I could see his ears lay back when I started in on the imbecile who signs his pay cheques and knew he was reviewing in his mind his last anger management seminar on how to properly handle a berserk wildman in the middle of a bust. My goal was to show him more disrespect than he was showing me. A Mountie probably would have conked me over the head and put me in cuffs.

As he drove away after writing me a warning ticket for “illegal camping,” I was bellowing about telling his boss to get off his lazy butt downtown and get back out here with garbage bags to clean up all the beer bottles and broken glass lying around what is supposed to be the most popular kids’ swimming hole in Whitehorse.

So I broke camp immediately, drove to Riverdale and told my cool, calm, collected daughter-in-law, who never gets rattled about anything, about my run-in with the dogcatcher, and she said: “Maybe you should get out of Dodge City for a while if Wyatt Earp is after you.” They were all leaving the next day for three weeks holiday in Victoria so I happily put Whitehorse in the rearview mirror and went back to the real Yukon, which is in northern B.C.

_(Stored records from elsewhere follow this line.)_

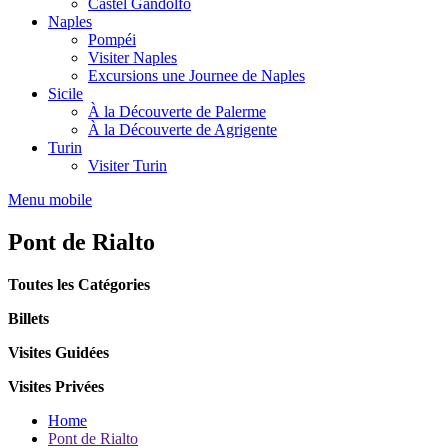
Castel Gandolfo
Naples
Pompéi
Visiter Naples
Excursions une Journee de Naples
Sicile
À la Découverte de Palerme
À la Découverte de Agrigente
Turin
Visiter Turin
Menu mobile
Pont de Rialto
Toutes les Catégories
Billets
Visites Guidées
Visites Privées
Home
Pont de Rialto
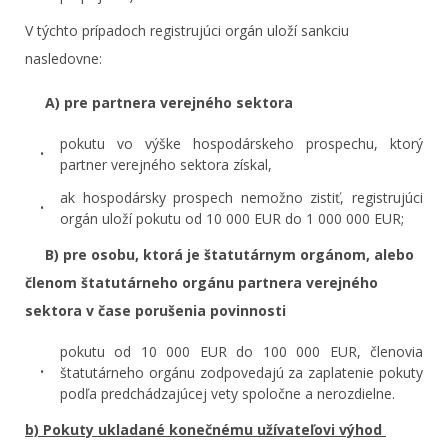
V týchto prípadoch registrujúci orgán uloží sankciu
nasledovne:
A) pre partnera verejného sektora
pokutu vo výške hospodárskeho prospechu, ktorý
partner verejného sektora získal,
ak hospodársky prospech nemožno zistiť, registrujúci
orgán uloží pokutu od 10 000 EUR do 1 000 000 EUR;
B) pre osobu, ktorá je štatutárnym orgánom, alebo
členom štatutárneho orgánu partnera verejného
sektora v čase porušenia povinnosti
pokutu od 10 000 EUR do 100 000 EUR, členovia
štatutárneho orgánu zodpovedajú za zaplatenie pokuty
podľa predchádzajúcej vety spoločne a nerozdielne.
b) Pokuty ukladané konečnému užívateľovi výhod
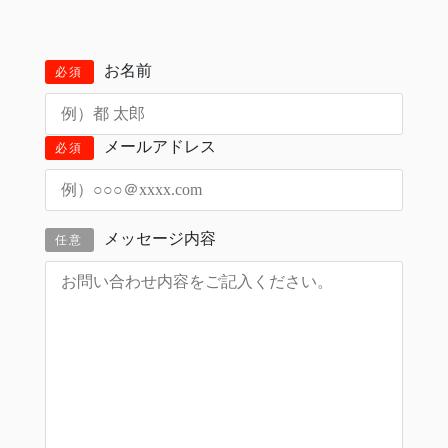
お名前
必須
メールアドレス
必須
メッセージ内容
任意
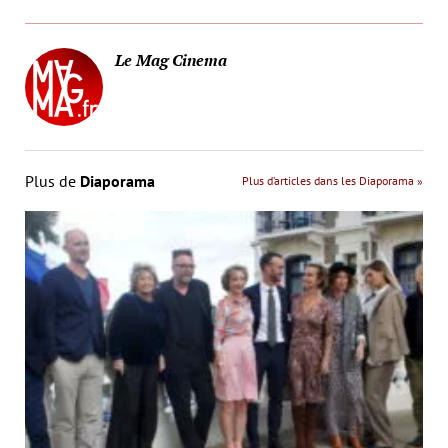
Le Mag Cinema
Plus de
Diaporama
Plus d’articles dans les Diaporama »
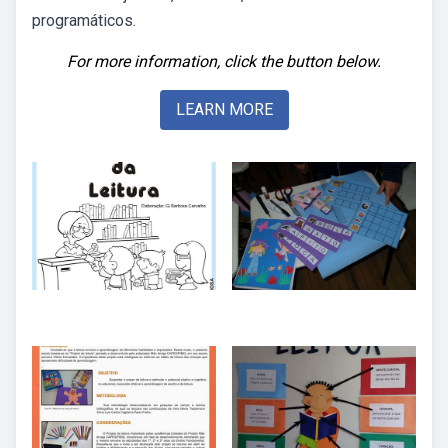
programáticos.
For more information, click the button below.
LEARN MORE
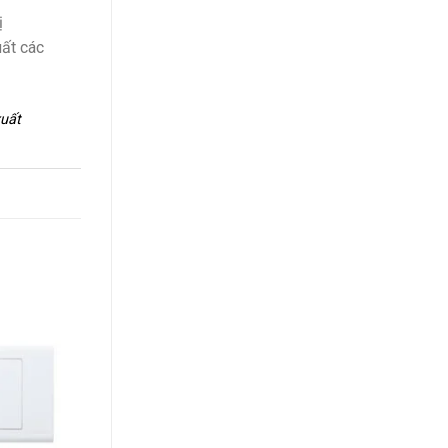
ị
uất các
xuất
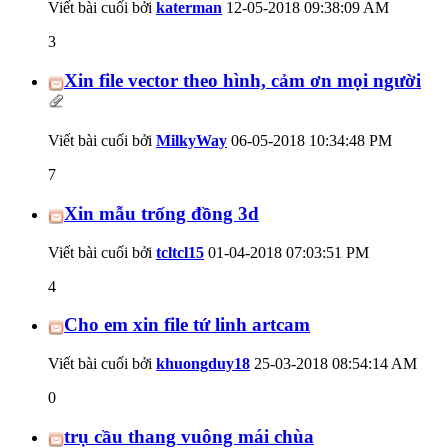
Viết bài cuối bởi
katerman
12-05-2018
09:38:09 AM
3
Xin file vector theo hình, cảm ơn mọi người
Viết bài cuối bởi
MilkyWay
06-05-2018
10:34:48 PM
7
Xin mẫu trống đồng 3d
Viết bài cuối bởi
tcltcl15
01-04-2018
07:03:51 PM
4
Cho em xin file tứ linh artcam
Viết bài cuối bởi
khuongduy18
25-03-2018
08:54:14 AM
0
trụ cầu thang vuông mái chùa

That was about a month ago, the non-Whitehorse Yukon and Atlin again calmed my distemper, and I’m back because the kids are coming home. When I got to the Whitehorse city limits, I pulled over for a contemplative moment and said to myself: “Now what?”

Think about it. There’s nowhere to even legally park an RV in downtown Whitehorse except those eight to 10 spots next to the visitor information centre, which are always full. There are no campgrounds for people who want to walk around and spend money, the closest being Hi Valley on the highway across from the top of the South Access, which happens to be where I’m writing this paying $30.55 a night even though I’m rigged out to dry-camp in the bush with a generator for next to nothing.

Camping for free at Walmart never even occurred to me because all my socks were clean, I didn’t need new underwear, don’t eat at McDeath’s, hate crowds, am not afraid of bears or locals, and parking lots are dangerous places for children to play.

Yes, Whitehorse is the most inhospitable “city” I’ve yet encountered for RV travellers, and while this makes it inconvenient to be a doting grandfather, the true stupidity of the whole unnecessary situation is the bottom line: How many thousands of retail dollars are bypassing Whitehorse every day because of the city’s bad attitude and indifference towards RVs?

Maybe I should run for mayor, fire all the dogcatchers and bylaw officers, then tear down all the “No Camping” and “No Parking” signs. “No Camping” signs in the Yukon always make me think of “No Gambling” signs in Las Vegas.

Better yet would be for the voters of Whitehorse to elect smarter people to run their city and rewrite the bylaws.

Fat chance of selling that to the dogcatcher who busted Grandpa.

Doug Sack was the first sports editor of the Yukon News and later a longtime sports editor of the Whistler Question and a columnist and features writer for Ski Canada magazine. He is currently semi-retired in Whitehorse.